Just because you're spending four days in a field doesn't mean you can't be fashion-forward. Your motto? Live fest, die Chung. Your Isabel Marant wedge trainers may be impractical for trekking to the Park Stage but it's not as if you're planning on leaving hospitality any time soon – it's the only place with a big enough mirror for all your makeup (and perk-up) requirements. It's glamping all the way for you – even though you could have easily fitted a three-person tent inside that giant Mulberry handbag.
While festival neophytes fish disconsolately for their flip-flops in the mud, you stride smugly past in your Fellmasters and gaiters. Your waterproof gilet folds into a bumbag which holds your high-SPF sunblock. Your tent goes up in five minutes flat. People might think you're a bit square, but they'll all be begging to borrow your mallet, not to mention your self-laminated stage times clash-finder. And they don't realise your Camelbak is filled with a fairly decent Chilean carmenere...
You reckoned it would be the perfect festival garment to complement your zany personality. But then an ear fell off before you even reached the site and lord knows where your wallet and phone have gone. You can't trust the zipper on an outfit that costs buttons: your Pikachu is suddenly a bit more peekaboo, and some of the nearby livestock are looking at you with what seems like carnal interest. YOLO?
Your mantra is: 'ave it large, 'ave it loud, 'ave it face down on the floor of the dubstep tent by midnight. It doesn't take you long to go native, whipping off your Superdry polo and daubing your torso with fluoro warpaint like the Last Of The Mohicans for mentalists. You'll be down the front for Flux Pavilion, topping up with Relentless until it's time for Kasabian. But is that poppers or Clearasil we can smell?
The only thing cooler than seeing your fave band live is liveblogging your fave band. iPad aloft, you're a self-contained guerilla broadcasting hub, drowning stodgy "old" media in a flurry of tweets, Instagrams and blurry blipverts of performance footage. Your Vine of Everything Everything is sure to go viral (so long as your Everything Everywhere signal holds up).
A bit like Ted Nugent, you go looking for intensities in tent cities. Scrumpy stall duly located, you head straight for your usual spot in front of the speakers. You welcome the mud – your all-black outfit is dirty anyway and it keeps the poseurs out of your moshpit. Who cares if the lineups are more Skrillex than Slayer these days? You'll headbang to anything, so long as it staves off the prospect of going back to the IT helpdesk on Monday.
You would have cycled to the festival on your penny farthing if not for the poor road conditions (those plus fours don't come cheap, and mud can be devilishly corrosive). Nevertheless, the game remains afoot! Your vintage fayre-acquired pocket watch can only make you seem more dashing as you oversee your mixologist pop-up stall, taking crafty slugs from a hip flask emblazoned with your personal coat of arms. As night falls, it's time to sweep some gals off their feet at the lindy-hop comp in the electro-swing tent.
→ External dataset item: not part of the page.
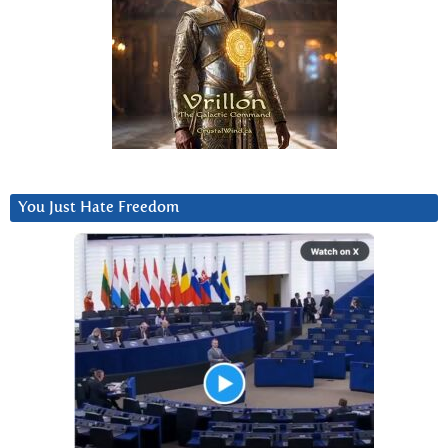
You Just Hate Freedom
People with closed minds claim festivals are all about the music, but for you it's really a chance to get back to nature. You're more into charging your chakras than raving to Rudimental, and prefer to pirouette breezily through the fields dedicated to spiritual pursuits and inner exploration, with flowers in your hair and happy mischief in your heart. Doing so barefoot brings you even closer to the loamy heartbeat of Gaia – although admittedly that last squelch felt more like a discarded falafel.